A la tombée de la nuit, les rues habituellement éclairées du centre de Dacca, mégalopole de plus de 22 millions d’habitants, sont restées dans le noir. Et sur les marchés, les vendeurs de légumes s’éclairaient à la bougie, a constaté l’AFP.
Mais “à 21H00 (15H00 GMT), le courant a été rétabli”, et ce “dans tout le pays”, a assuré à l’AFP A.B.M Badruddoza, porte-parole de la société nationale du réseau électrique.
Mais la compagnie d’électricité nationale n’avait toujours pas d’explication à la panne dans la soirée. “L’enquête est toujours en cours”, a ajouté Shamim Ahsan, porte-parole du Conseil de développement de l’énergie, évoquant la piste de la défaillance technique.
Cette panne géante, qui a duré de 14H00 à 21H00, a touché l’ensemble du réseau, à l’exception de certaines parties du nord-ouest du Bangladesh.

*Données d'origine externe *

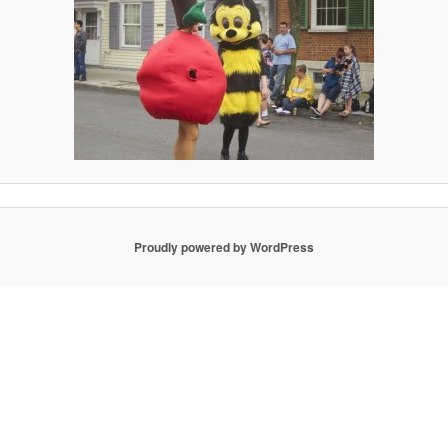
Proudly powered by WordPress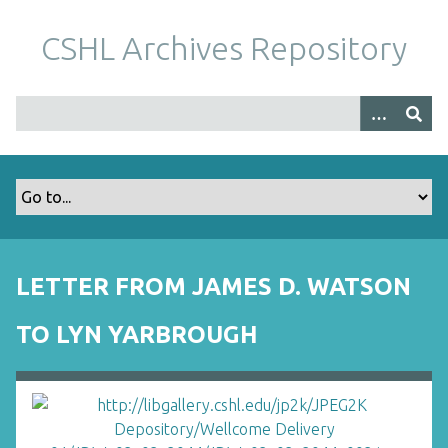
S
k
CSHL Archives Repository
i
p
t
o
m
a
i
n
c
o
LETTER FROM JAMES D. WATSON
n
t
TO LYN YARBROUGH
e
n
t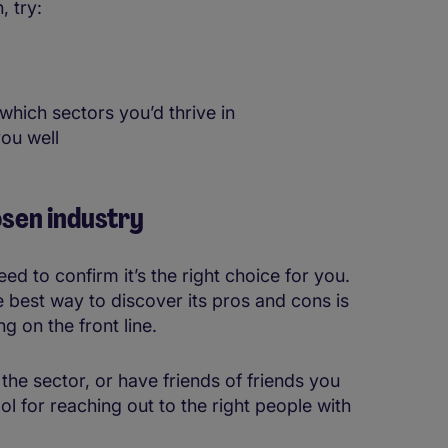
, try:
 which sectors you’d thrive in
ou well
osen industry
d to confirm it’s the right choice for you.
he best way to discover its pros and cons is
g on the front line.
e sector, or have friends of friends you
ool for reaching out to the right people with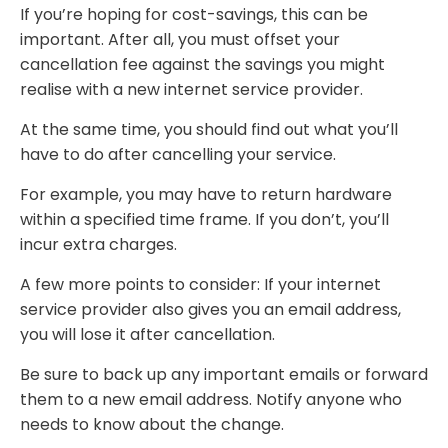
If you’re hoping for cost-savings, this can be
important. After all, you must offset your
cancellation fee against the savings you might
realise with a new internet service provider.
At the same time, you should find out what you’ll
have to do after cancelling your service.
For example, you may have to return hardware
within a specified time frame. If you don’t, you’ll
incur extra charges.
A few more points to consider: If your internet
service provider also gives you an email address,
you will lose it after cancellation.
Be sure to back up any important emails or forward
them to a new email address. Notify anyone who
needs to know about the change.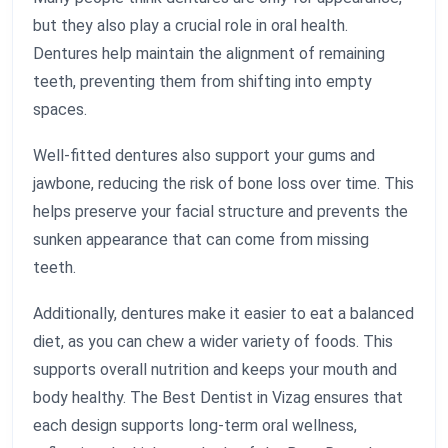
but they also play a crucial role in oral health.
Dentures help maintain the alignment of remaining
teeth, preventing them from shifting into empty
spaces.
Well-fitted dentures also support your gums and
jawbone, reducing the risk of bone loss over time. This
helps preserve your facial structure and prevents the
sunken appearance that can come from missing
teeth.
Additionally, dentures make it easier to eat a balanced
diet, as you can chew a wider variety of foods. This
supports overall nutrition and keeps your mouth and
body healthy. The Best Dentist in Vizag ensures that
each design supports long-term oral wellness,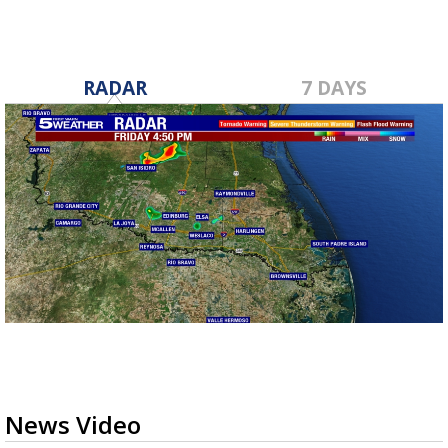
RADAR
7 DAYS
News Video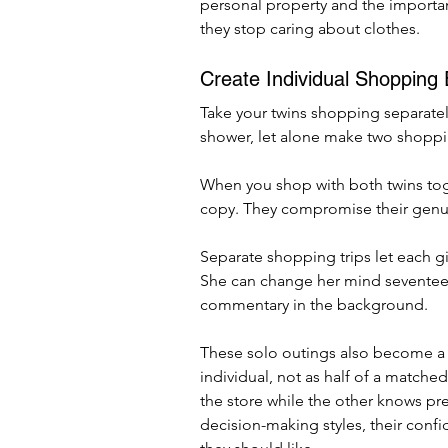
personal property and the importanc
they stop caring about clothes.
Create Individual Shopping
Take your twins shopping separatel
shower, let alone make two shopping
When you shop with both twins tog
copy. They compromise their genui
Separate shopping trips let each gir
She can change her mind seventeen
commentary in the background.
These solo outings also become a
individual, not as half of a matched
the store while the other knows pre
decision-making styles, their confid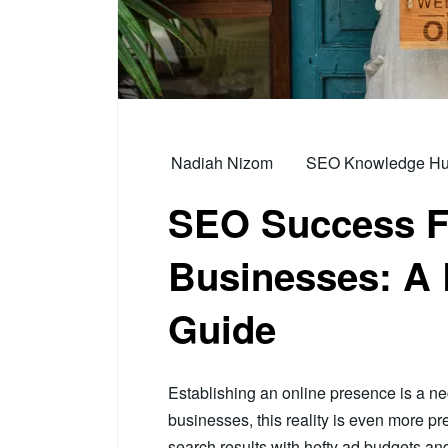
Nadiah Nizom
SEO Knowledge Hub 
SEO Success F
Businesses: A 
Guide
Establishing an online presence is a nec
businesses, this reality is even more p
search results with hefty ad budgets 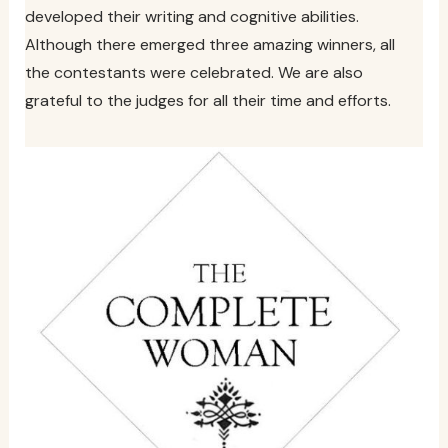
developed their writing and cognitive abilities.
Although there emerged three amazing winners, all
the contestants were celebrated. We are also
grateful to the judges for all their time and efforts.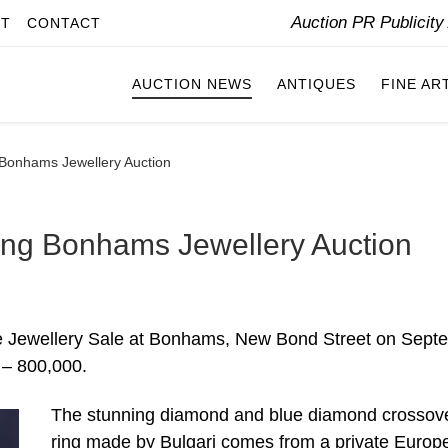
Auction PR Publicit
IT
CONTACT
AUCTION NEWS
ANTIQUES
FINE AR
 Bonhams Jewellery Auction
ing Bonhams Jewellery Auction
Fine Jewellery Sale at Bonhams, New Bond Street on Sept
0 – 800,000.
The stunning diamond and blue diamond crossov
ring made by Bulgari comes from a private Europ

Ce pays pauvre, qui compte de nombreuses usines fournissant des vêtements pour les marques occidentales, peine depuis des semaines à financer l’importation de diesel et de gaz en quantité suffisante pour répondre à la demande en électricité.

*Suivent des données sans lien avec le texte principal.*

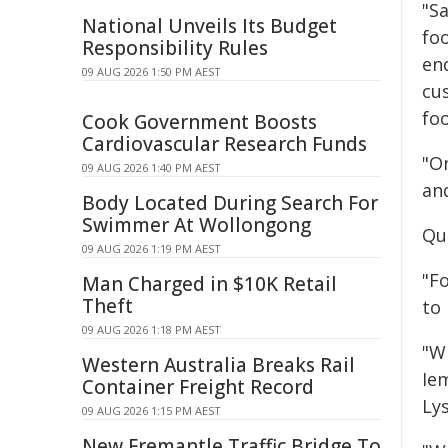
"S
National Unveils Its Budget
foo
Responsibility Rules
en
09 AUG 2026 1:50 PM AEST
cus
fo
Cook Government Boosts
Cardiovascular Research Funds
"On
09 AUG 2026 1:40 PM AEST
an
Body Located During Search For
Swimmer At Wollongong
Qu
09 AUG 2026 1:19 PM AEST
"Fo
Man Charged in $10K Retail
Theft
to
09 AUG 2026 1:18 PM AEST
"W
Western Australia Breaks Rail
Ie
Container Freight Record
Lys
09 AUG 2026 1:15 PM AEST
New Fremantle Traffic Bridge To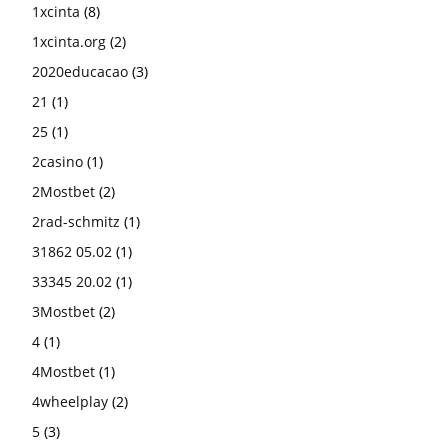
1xcinta
(8)
1xcinta.org
(2)
2020educacao
(3)
21
(1)
25
(1)
2casino
(1)
2Mostbet
(2)
2rad-schmitz
(1)
31862 05.02
(1)
33345 20.02
(1)
3Mostbet
(2)
4
(1)
4Mostbet
(1)
4wheelplay
(2)
5
(3)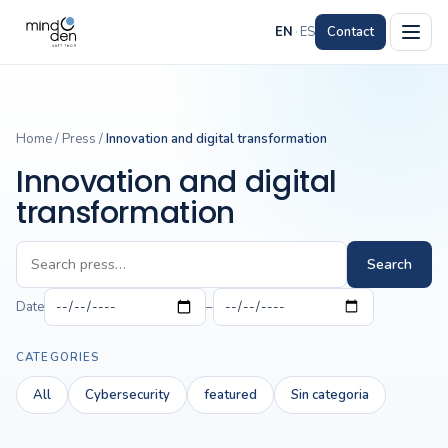
EN
·
ES
Contact
Home
/
Press
/
Innovation and digital transformation
Innovation and digital
transformation
Search
Date
–
CATEGORIES
All
Cybersecurity
featured
Sin categoria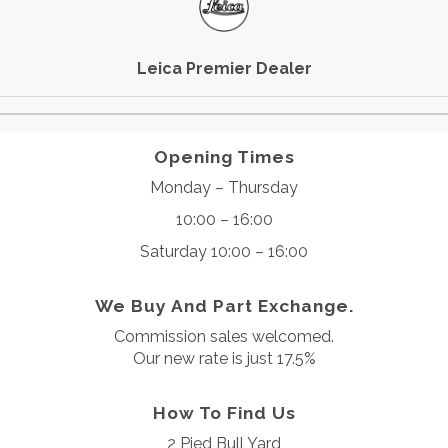
Leica Premier Dealer
Opening Times
Monday – Thursday
10:00 – 16:00
Saturday 10:00 – 16:00
We Buy And Part Exchange.
Commission sales welcomed.
Our new rate is just 17.5%
How To Find Us
2 Pied Bull Yard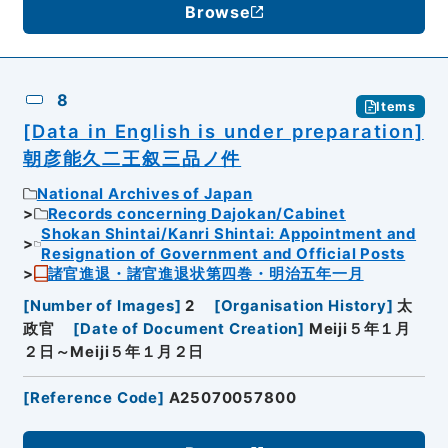
Browse
8
Items
[Data in English is under preparation]
朝彦能久二王叙三品ノ件
National Archives of Japan
Records concerning Dajokan/Cabinet
Shokan Shintai/Kanri Shintai: Appointment and
Resignation of Government and Official Posts
諸官進退・諸官進退状第四巻・明治五年一月
[
Number of Images
]
2
[
Organisation History
]
太
政官
[
Date of Document Creation
]
Meiji５年１月
２日～Meiji５年１月２日
[
Reference Code
]
A25070057800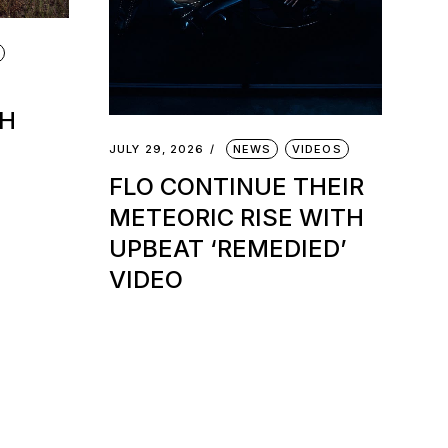
TH
JULY 29, 2026
NEWS
VIDEOS
FLO CONTINUE THEIR
METEORIC RISE WITH
UPBEAT ‘REMEDIED’
VIDEO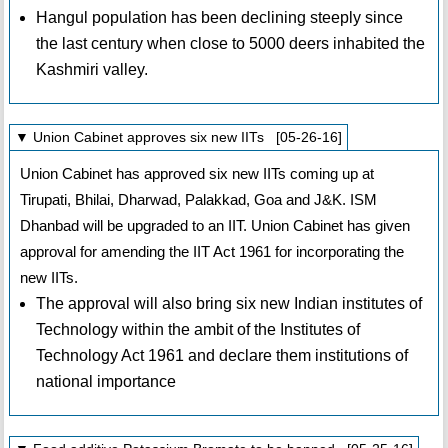
Hangul population has been declining steeply since
the last century when close to 5000 deers inhabited the
Kashmiri valley.
▼ Union Cabinet approves six new IITs [05-26-16]
Union Cabinet has approved six new IITs coming up at
Tirupati, Bhilai, Dharwad, Palakkad, Goa and J&K. ISM
Dhanbad will be upgraded to an IIT. Union Cabinet has given
approval for amending the IIT Act 1961 for incorporating the
new IITs.
The approval will also bring six new Indian institutes of
Technology within the ambit of the Institutes of
Technology Act 1961 and declare them institutions of
national importance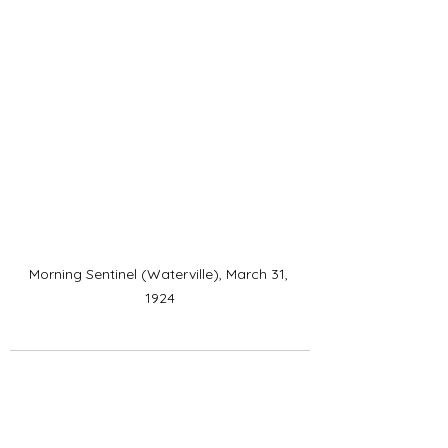
Morning Sentinel (Waterville), March 31, 
1924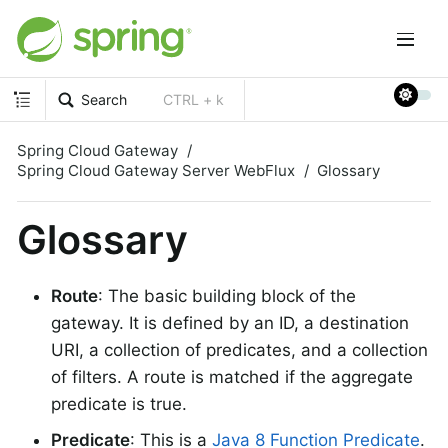
Search
CTRL + k
Spring Cloud Gateway
Spring Cloud Gateway Server WebFlux
Glossary
Glossary
Route
: The basic building block of the
gateway. It is defined by an ID, a destination
URI, a collection of predicates, and a collection
of filters. A route is matched if the aggregate
predicate is true.
Predicate
: This is a
Java 8 Function Predicate
.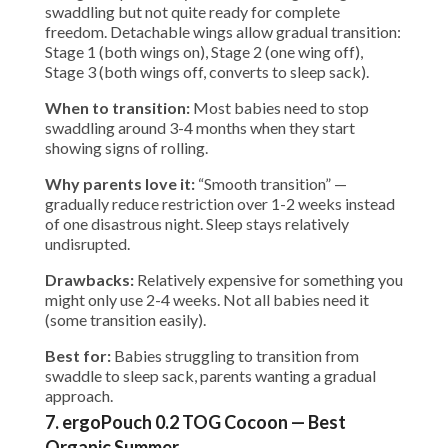
swaddling but not quite ready for complete
freedom. Detachable wings allow gradual transition:
Stage 1 (both wings on), Stage 2 (one wing off),
Stage 3 (both wings off, converts to sleep sack).
When to transition:
Most babies need to stop
swaddling around 3-4 months when they start
showing signs of rolling.
Why parents love it:
“Smooth transition” —
gradually reduce restriction over 1-2 weeks instead
of one disastrous night. Sleep stays relatively
undisrupted.
Drawbacks:
Relatively expensive for something you
might only use 2-4 weeks. Not all babies need it
(some transition easily).
Best for:
Babies struggling to transition from
swaddle to sleep sack, parents wanting a gradual
approach.
7. ergoPouch 0.2 TOG Cocoon — Best
Organic Summer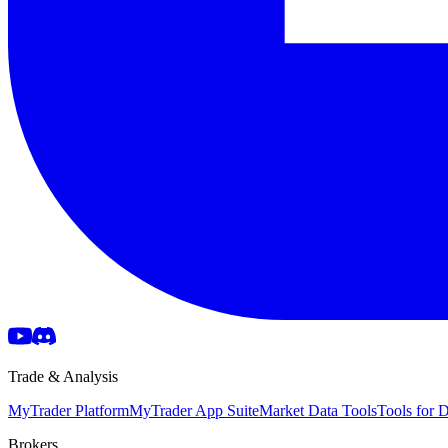
Trade & Analysis
MyTrader Platform
MyTrader App Suite
Market Data Tools
Tools for
Brokers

– Infrastructures médiocres –
Dacca a dû instaurer des “mesures d’austérité”. Et les centrales diesel du pays produisant de l’électricité, d’une capacité de production de 1.500 mégawatts. Et certaines centrales à gaz ont été mises à l’arrêt.

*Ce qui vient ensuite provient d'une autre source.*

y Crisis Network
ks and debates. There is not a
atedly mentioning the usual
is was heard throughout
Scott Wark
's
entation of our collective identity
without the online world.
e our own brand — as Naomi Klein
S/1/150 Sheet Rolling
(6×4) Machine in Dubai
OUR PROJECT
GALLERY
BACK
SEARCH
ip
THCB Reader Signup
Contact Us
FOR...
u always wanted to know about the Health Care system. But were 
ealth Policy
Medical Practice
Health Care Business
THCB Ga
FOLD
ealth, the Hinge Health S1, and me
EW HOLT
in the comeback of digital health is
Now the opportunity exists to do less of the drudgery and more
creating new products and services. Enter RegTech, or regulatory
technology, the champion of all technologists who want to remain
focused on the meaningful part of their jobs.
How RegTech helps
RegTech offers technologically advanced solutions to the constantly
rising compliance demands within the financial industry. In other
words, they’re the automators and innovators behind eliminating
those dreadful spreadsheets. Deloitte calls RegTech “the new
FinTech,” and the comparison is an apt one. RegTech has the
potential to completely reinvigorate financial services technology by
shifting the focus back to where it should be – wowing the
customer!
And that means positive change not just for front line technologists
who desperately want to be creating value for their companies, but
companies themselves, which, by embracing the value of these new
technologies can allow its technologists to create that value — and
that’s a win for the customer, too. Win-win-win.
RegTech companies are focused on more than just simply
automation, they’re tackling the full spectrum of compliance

Les centrales électriques du Bangladesh “dépendent fortement du gaz naturel”, souligne sur son site le ministère américain du Commerce, dans une note sur le Bangladesh de juillet 2022.
Cependant, “la capacité de production d’électricité a considérablement augmenté au cours de la dernière décennie, malgré la médiocrité des infrastructures de transmission et de distribution, l’efficacité thermique inadéquate”, analyse Washington.
Le gouvernement du Bangladesh avait imposé en juillet de longues coupures de courant pour conserver les stocks existants, avec des pannes pouvant durer jusqu’à 13 heures par jour. Mais les coupures n’avaient jusqu’ici jamais pris de telles proportions.
Des dizaines de milliers de mosquées du pays avaient été sommées de ne faire fonctionner les climatiseurs que pendant les cinq prières quotidiennes, afin de soulager la pression sur le réseau électrique.
Le gouvernement avait également ordonné des coupures de courant programmées, allant jusqu’à deux heures par jour, et la fermeture des magasins après 20 heures.
Il avait aussi appelé la population à économiser l’énergie et évoqué la possibilité pour les officiels d’avoir recours au covoiturage, de raccourcir les heures de bureau et de tenir des réunions en ligne.
Les pénuries ont été aggravées par la dépréciation de la monnaie locale, le taka – d’environ 20% par rapport au dollar, selon les économistes – et la diminution des réserves de change.
La colère de la population s’est intensifiée à la suite des précédentes coupures de courant.
Au moins trois manifestants ont été tués par les forces de l’ordre au cours de grands rassemblements à Dacca contre l’augmentation du coût de la vie.
Une centaine de personnes ont été blessées lors d’une manifestation violemment réprimée par la police, selon le parti d’opposition Bangladesh Nationalist Party.
L’inflation des prix à la consommation a en outre durement touché les budgets des ménages et le gouvernement s’est récemment engagé à plafonner le prix de plusieurs aliments de base, dont le riz, afin d’apaiser le mécontentement de la population.
Le Bangladesh avait déjà connu une panne de courant de grande ampleur en novembre 2014. Environ 70% du pays avaient alors été privés d’électricité pendant près de dix heures.